DATA TO USE ::
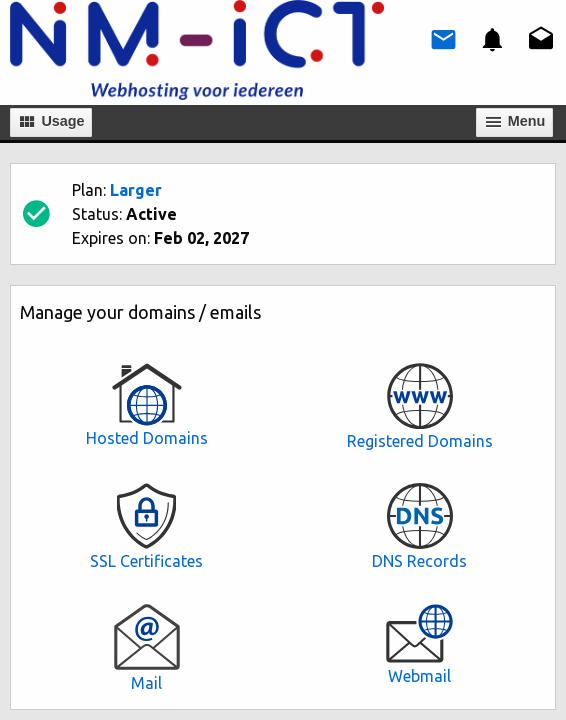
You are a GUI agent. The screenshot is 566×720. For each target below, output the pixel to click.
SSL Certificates (146, 526)
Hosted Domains (146, 405)
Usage (50, 122)
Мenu (515, 122)
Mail (146, 647)
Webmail (419, 644)
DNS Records (419, 526)
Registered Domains (419, 406)
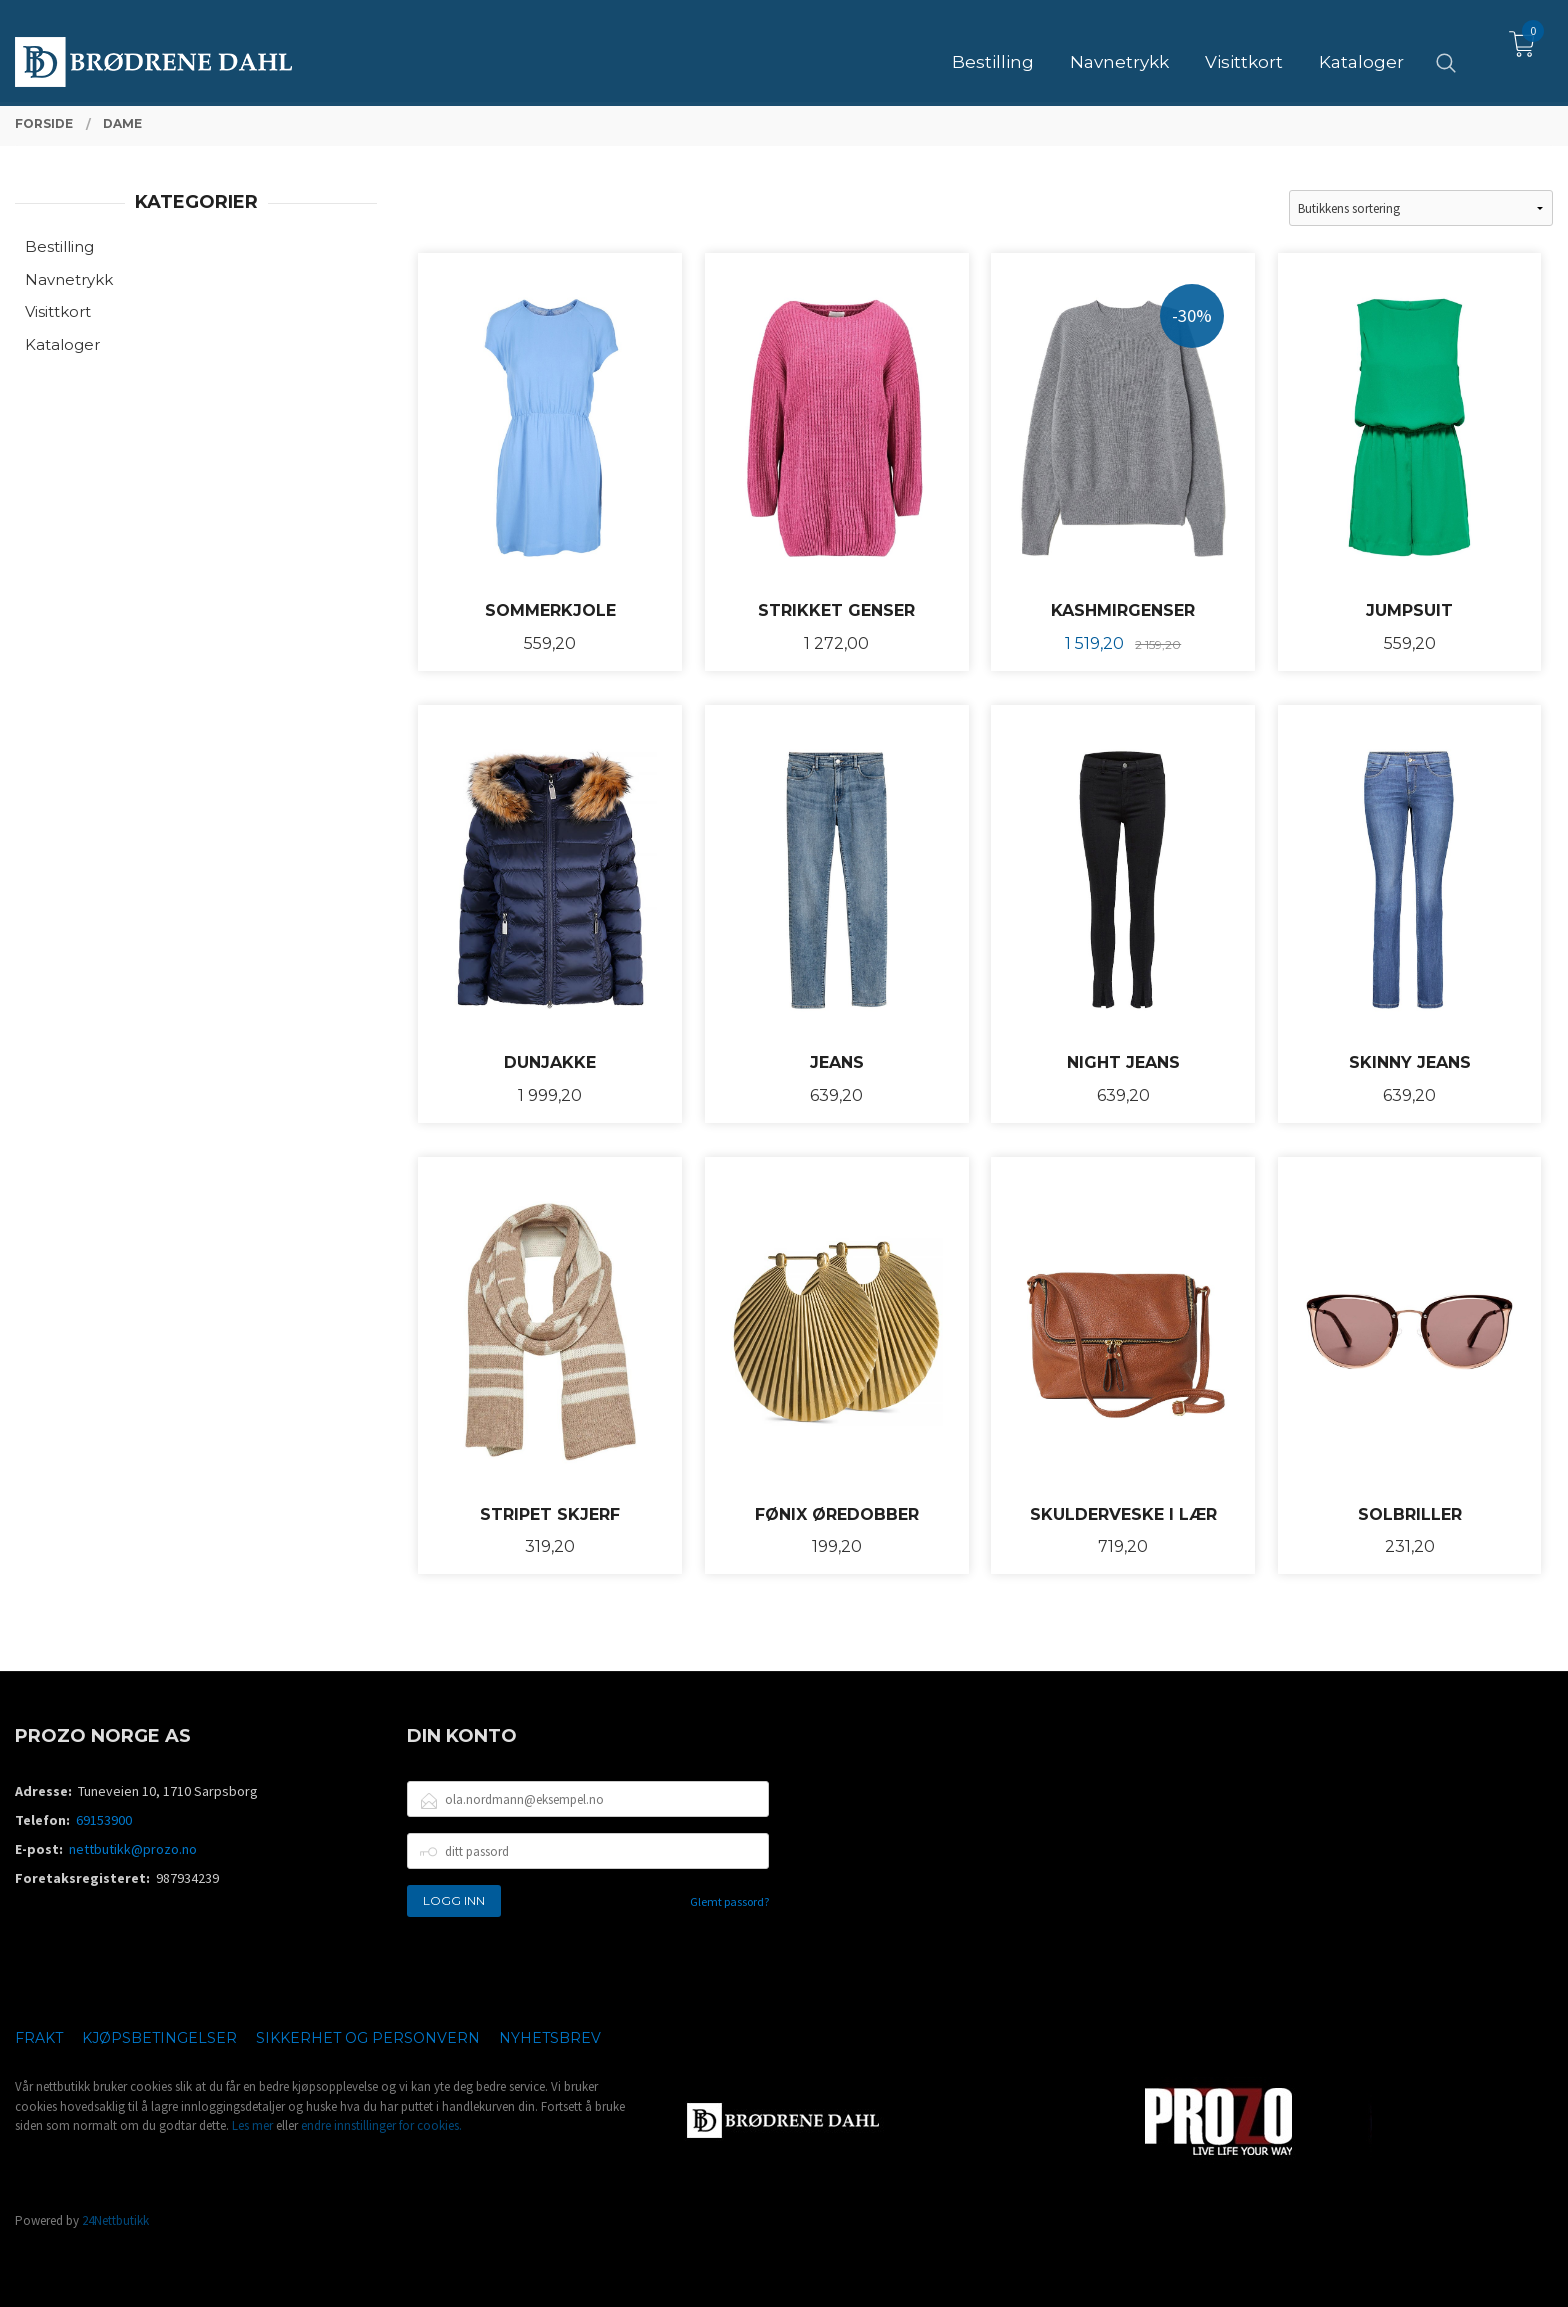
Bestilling (59, 246)
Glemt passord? (729, 1901)
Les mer (252, 2125)
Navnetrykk (69, 279)
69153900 (104, 1820)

EXERCISE PROMPT :: Could you give the listing again exactly as it stands, minus any pictures?

EXERCISE SOLUTION ::
You are a GUI agent. The screenshot is 566×720. For each target below, output the pixel to click.
SSL Certificates (146, 526)
Hosted Domains (146, 405)
Usage (50, 122)
Мenu (515, 122)
Mail (146, 647)
Webmail (419, 644)
DNS Records (419, 526)
Registered Domains (419, 406)
Bestilling (59, 246)
Glemt passord? (729, 1901)
Les mer (252, 2125)
Navnetrykk (69, 279)
69153900 (104, 1820)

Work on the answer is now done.